Artikel 9 Algemene Wijzigingsregels
9.1 Wijziging
Burgemeester en wethouders zijn bevoegd binnen de volgende grenzen het plan te wijzigen, voor zover zulks het belang van een goede ruimtelijke ontwikkeling van het in het plan begrepen gebied niet schaadt: het wijzigen van bestemmingsgrenzen, zodanig dat de geldende oppervlakte van de bij wijziging betrokken vlakken met niet meer dan 10% wordt verkleind of vergroot.
9.2 Procedure bij wijziging
Bij het wijzigen wordt de procedure gevolgd, die is vervat in Afdeling 3.4 van de Algemene wet bestuursrecht.
Artikel 10 Algemene Procedureregels
Bij het verlenen van ontheffing wordt de procedure gevolgd, die is vervat in Afdeling 3.4 van de Algemene wet bestuursrecht.
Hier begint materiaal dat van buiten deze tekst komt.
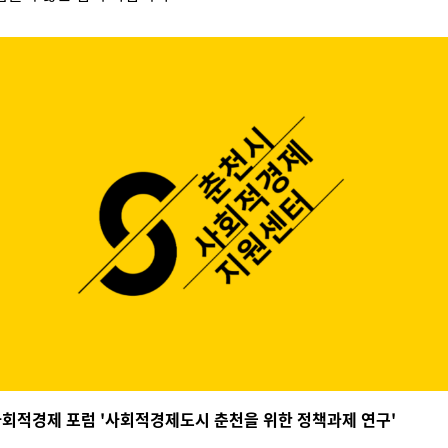
 사회적경제 포럼 '사회적경제도시 춘천을 위한 정책과제 연구'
Hoofdstuk 4 Overgangs- En Slotregels
Artikel 11 Overgangsrecht
11.1 Overgangsrecht bouwwerken
- 1. Een bouwwerk dat op het tijdstip van de inwerkingtreding van het bestemmingsplan aanwezig of in uitvoering is, dan wel gebouwd kan worden krachtens een bouwvergunning, en afwijkt van het plan, mag, mits deze afwijking naar aard en omvang niet wordt vergroot:
- a. gedeeltelijk worden vernieuwd of veranderd;
- b. na het teniet gaan ten gevolge van een calamiteit geheel worden vernieuwd of veranderd, mits de aanvraag van de bouwvergunning wordt gedaan binnen twee jaar na de dag waarop het bouwwerk is teniet gegaan.
- 2. Burgemeester en wethouders kunnen eenmalig ontheffing verlenen van het eerste lid voor het vergroten van de inhoud van een bouwwerk als bedoeld in het eerste lid met maximaal 10%.
- 3. Het eerste lid is niet van toepassing op bouwwerken, die weliswaar bestaan op het tijdstip van inwerkingtreding van het plan, maar zijn gebouwd in strijd met het voorheen geldende plan, daaronder begrepen de overgangsbepalingen van dat plan.
11.2 Ontheffing bijgebouwen (sanering)
- 1. Indien de in artikel 11.1 bedoelde bouwwerken bebouwing betreft welke reeds aanwezig was ten tijde van de terinzagelegging van het ontwerp van het plan, zijn burgemeester en wethouders bevoegd ontheffing te verlenen van het bepaalde in artikel 11.1 ten behoeve van het geheel vernieuwen van een gedeelte van die bebouwing ten behoeve van bijgebouwen.
- 2. De vrijstelling wordt alleen verleend indien gelijktijdig tweemaal de hoeveelheid m2aan de bestaande bebouwing wordt afgebroken voor elke m2 aan bijgebouwen waarvoor ontheffing wordt verleend, met het doel om te komen tot een sanering van de aanwezige bebouwing.
11.3 Overgangsrecht gebruik
- 1. Het gebruik van grond en bouwwerken dat bestond op het tijdstip van inwerkingtreding van het bestemmingsplan en hiermee in strijd is, mag worden voortgezet.
- 2. Het is verboden het met het bestemmingsplan strijdige gebruik, bedoeld in het eerste lid, te veranderen of te laten veranderen in een ander met dat plan strijdig gebruik, tenzij door deze verandering de afwijking naar aard en omvang wordt verkleind.
- 3. Indien het gebruik, bedoeld in het eerste lid, na het tijdstip van inwerkingtreding van het plan voor een periode langer dan een jaar wordt onderbroken, is het verboden dit gebruik daarna te hervatten of te laten hervatten.
- 4. Het eerste lid is niet van toepassing op het gebruik dat reeds in strijd was met het voorheen geldende bestemmingsplan, daaronder begrepen de overgangsbepalingen van dat plan.
Artikel 12 Slotregel
Deze regels worden aangehaald als:
Regels van het bestemmingsplanLocatie Kroonlaan.
november 2009.
Aldus vastgesteld in de raadsvergadering van 12 november 2009.